C’est une page pleine d’inconnue qui s’ouvre pour la province britannique où la paix reste fragile et qui sort des législatives avec un paysage politique remanié, marqué par une progression des républicains favorables à une réunification avec l’Irlande.

“On sort enfin des limbes”, se réjouit Orlaith McKeever, occupé à préparer son stand avant le rush du midi dans le dédale d’échoppes du marché Saint George à Belfast. “Mais je pense que c’est un peu effrayant pour l’Irlande du Nord”.

Contrairement à l’ensemble du Royaume-Uni qui avait voté à 52% pour le Brexit, l’Irlande du Nord, avait, elle, choisi à 56% de rester dans l’Union européenne lors du référendum de 2016.

Elle s’est trouvée en première ligne de la crise par sa position géographique et le rôle clé qu’ont joué les unionistes nord-irlandais du DUP au Parlement britannique, en s’opposant aux accords de Brexit successifs alors que les conservateurs n’avaient pas de majorité sans eux.

La possibilité d’un divorce sans accord a fait craindre le retour d’une frontière physique avec l’Irlande.
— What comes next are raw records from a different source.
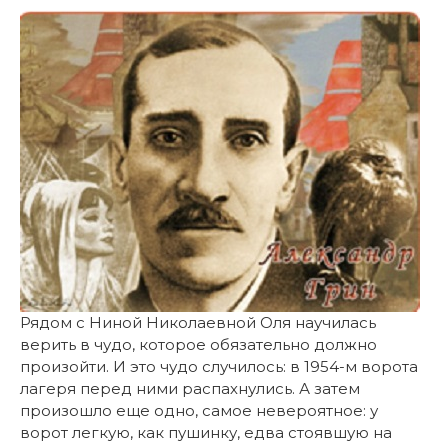
Рядом с Ниной Николаевной Оля научилась
верить в чудо, которое обязательно должно
произойти. И это чудо случилось: в 1954-м ворота
лагеря перед ними распахнулись. А затем
произошло еще одно, самое невероятное: у
ворот легкую, как пушинку, едва стоявшую на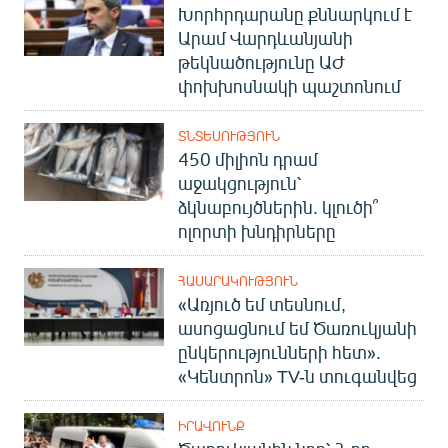
Խորհրդարանը քննարկում է
Արամ Վարդևանյանի
թեկնածությունը ԱԺ
փոխխոսնակի պաշտոնում
ՏՆՏԵՍՈՒԹՅՈՒՆ
450 միլիոն դրամ
աջակցություն՝
ձկնաբույծներին. կլուծի՞
ոլորտի խնդիրները
ՀԱՍԱՐԱԿՈՒԹՅՈՒՆ
«Առյուծ եմ տեսնում,
ասոցացնում եմ Ծառուկյանի
ընկերությունների հետ».
«Կենտրոն» TV-ն տուգանվեց
ԻՐԱՎՈՒՆՔ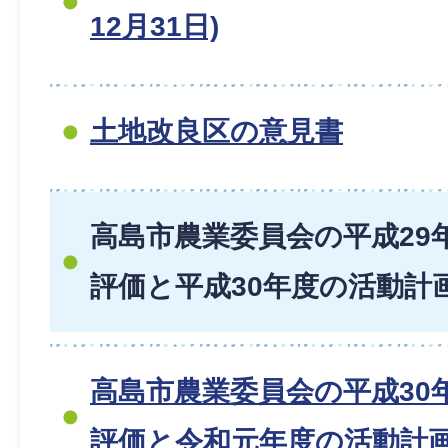
12月31日)
土地改良区の意見書
高島市農業委員会の平成29
評価と平成30年度の活動計
高島市農業委員会の平成30
評価と令和元年度の活動計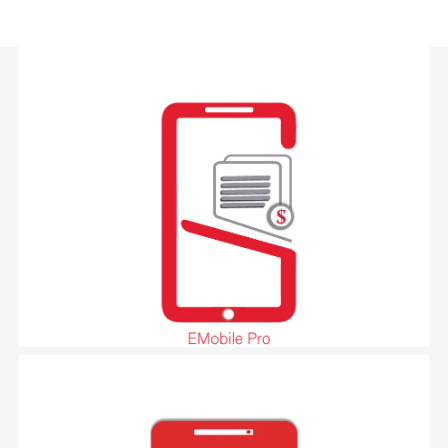
ايليت موبايل برو تطبيــق ذكي وسهل الاستخدام يعمـل
على الهـواتف الذكية بنظامي التشغيل اندرويد وابل,
إدارة وضبط
,يتم من خلاله
ERP
مرتبط بأنظمة ايليت
ومعالجة وانجاز العمليات
العمليات المحاسبية للمنشاة
على النظام المالي عن بعد بكل سهوله ومرونة في اي
وقت ومن اي مكان.
المزيد
ايليت المطاعم تطبيــق ذكي وسهل الاستخدام يعمـل
على الهـواتف الذكية بنظامي التشغيل اندرويد وابل،
، يساعد في تسهيل عمل
ERP
مرتبط بأنظمة ايليت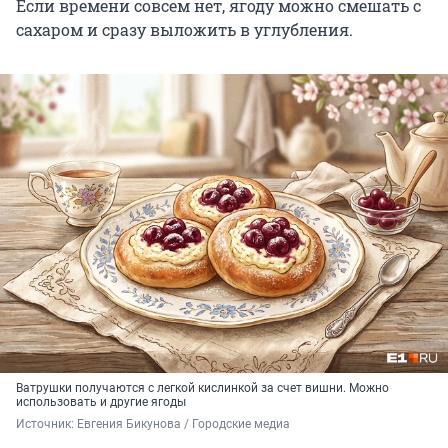
Если времени совсем нет, ягоду можно смешать с
сахаром и сразу выложить в углубления.
Ватрушки получаются с легкой кислинкой за счет вишни. Можно
использовать и другие ягоды
Источник: 
Евгения Бикунова / Городские медиа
Le sujet reste très sensible après 20 ans de paix suivant trois décennies de “Troubles” entre républicains majoritairement catholiques et unionistes, surtout protestants, qui avaient fait près de 3.500 morts.
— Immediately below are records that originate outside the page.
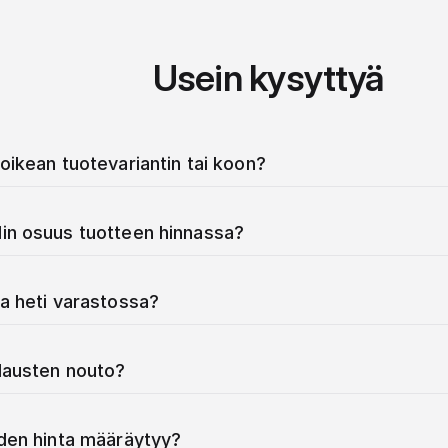
Usein kysyttyä
oikean tuotevariantin tai koon?
in osuus tuotteen hinnassa?
a heti varastossa?
ilausten nouto?
iden hinta määräytyy?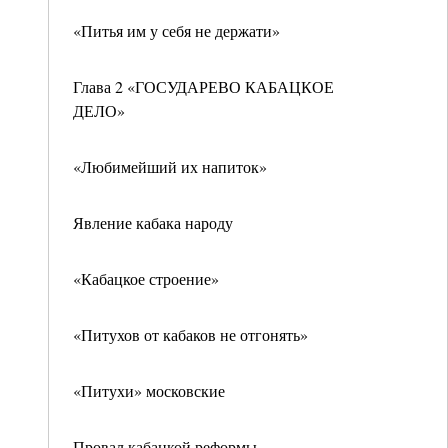
«Питья им у себя не держати»
Глава 2 «ГОСУДАРЕВО КАБАЦКОЕ
ДЕЛО»
«Любимейший их напиток»
Явление кабака народу
«Кабацкое строение»
«Питухов от кабаков не отгонять»
«Питухи» московские
Провал кабацкой реформы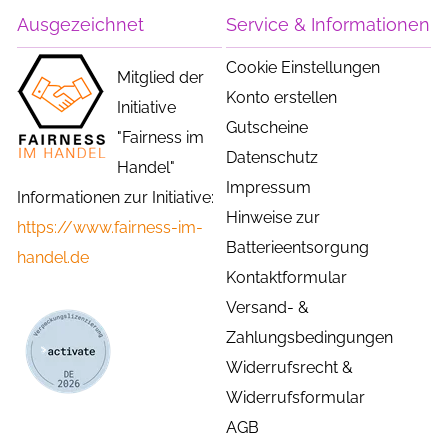
Ausgezeichnet
Service & Informationen
Cookie Einstellungen
Mitglied der
Konto erstellen
Initiative
Gutscheine
"Fairness im
Datenschutz
Handel"
Impressum
Informationen zur Initiative:
Hinweise zur
https://www.fairness-im-
Batterieentsorgung
handel.de
Kontaktformular
Versand- &
Zahlungsbedingungen
Widerrufsrecht &
Widerrufsformular
AGB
Après le scrutin de jeudi, Boris Johnson dispose de la majorité nécessaire pour remplir sa promesse de quitter l’UE le 31 janvier et n’a plus besoin du DUP pour gouverner.
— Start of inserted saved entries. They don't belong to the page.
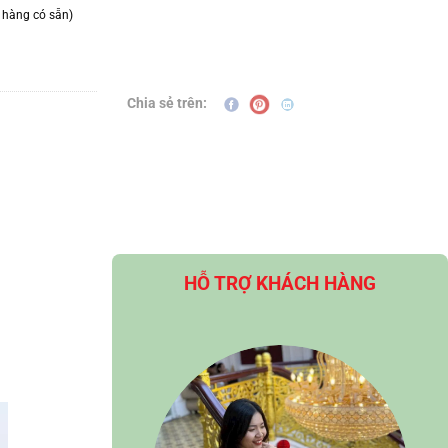
 hàng có sẵn)
Chia sẻ trên:
HỖ TRỢ KHÁCH HÀNG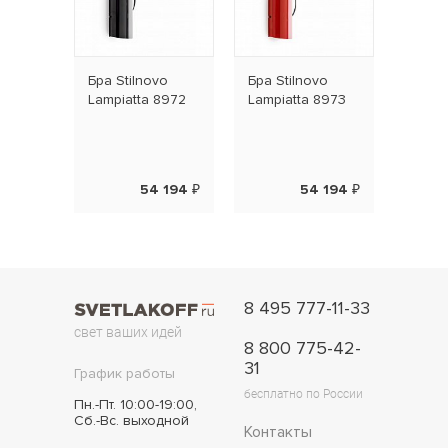
Бра Stilnovo
Бра Stilnovo
Lampiatta 8972
Lampiatta 8973
54 194 ₽
54 194 ₽
8 495 777-11-33
свет ваших идей
8 800 775-42-
31
График работы
бесплатно по России
Пн.-Пт. 10:00-19:00,
Сб.-Вс. выходной
Контакты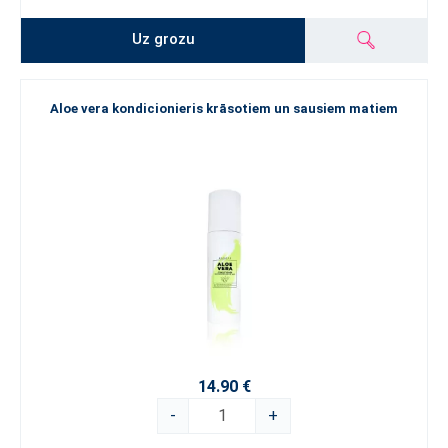
Uz grozu
Aloe vera kondicionieris krāsotiem un sausiem matiem
14.90 €
-
+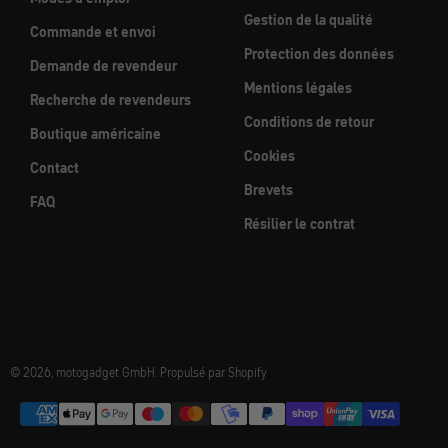
Gestion de la qualité
Commande et envoi
Protection des données
Demande de revendeur
Mentions légales
Recherche de revendeurs
Conditions de retour
Boutique américaine
Cookies
Contact
Brevets
FAQ
Résilier le contrat
© 2026, motogadget GmbH. Propulsé par Shopify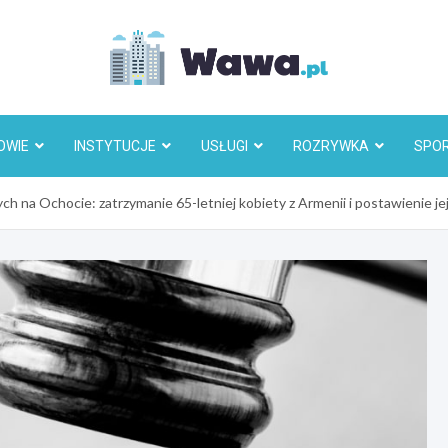
Wawa.p
OWIE
INSTYTUCJE
USŁUGI
ROZRYWKA
SPO
ch na Ochocie: zatrzymanie 65-letniej kobiety z Armenii i postawienie je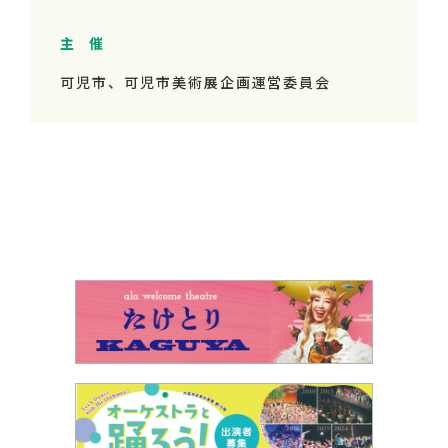
主 催
可児市、可児市美術展企画運営委員会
“Comme beaucoup, je suis fatigué de tout ce tintouin autour du Brexit”, reconnaît Lawrence John, pro-Brexit. A 69 ans, ce vendeur d’instruments de musique se réjouit que “cela se fasse finalement, après tout ce temps”.

Même parmi les europhiles, le soulagement est perceptible. “On va enfin pouvoir avancer”, concède Jennifer Ward, une retraitée britannique vivant à un kilomètre de la frontière, “Mais on ne sait pas à quel point ça va être mauvais”.

– Réunification –

La vague conservatrice qui a conquis le Royaume-Uni lors du scrutin de jeudi constitue selon Boris Johnson “un mandat fort pour réaliser le Brexit”. Mais soulève de nouveau la question de la place de l’Irlande du Nord.

Pour la toute première fois, la province a élu à Westminster plus de députés républicains du Sinn Fein, partisans d’une réunification avec l’Irlande, que d’unionistes du DUP.

Un moment que la cheffe du Sinn Fein Mary Lou McDonald a qualifié d'”historique” sur la radio RTE, affirmant que le débat sur une réunification était désormais relancé.

“La question de la réunification de l’Irlande sera plus que jamais à l’ordre du jour”, a jugé auprès de l’AFP Jamie Pow, politologue à l’Université Queen de Belfast, relevant cependant que l’électorat des différents partis républicains restait minoritaire.

– Négociations lundi –

Avec le recul du DUP, l’Irlande du Nord perd une voix forte à Westminster puisque Boris Johnson n’aura pas besoin de leur soutien, contrairement à sa prédécesseure Theresa May.

Cela pourrait encourager les forces politiques nord-irlandaises à se pencher sur les problèmes locaux. La province est en effet privée de gouvernement décentralisé depuis 2017, le DUP et le Sinn Fein censés se partager le pouvoir ne parvenant pas à se mettre d’accord.

Des lundi, des négociations sont prévues pour tenter de relancer le processus.

Pour Jamie Pow, le DUP devra “montrer aux électeurs” qu’il peut régler cette question s’il veut “continuer à être considéré comme compétent”.

A peine renommé par la reine Elizabeth II après sa victoire électorale, Boris Johnson s’est entretenu vendredi par téléphone avec le Premier ministre irlandais Leo Varadkar, convenant selon Dublin qu’il existe désormais “une chance importante de rétablir” les institutions locales d’Irlande du Nord.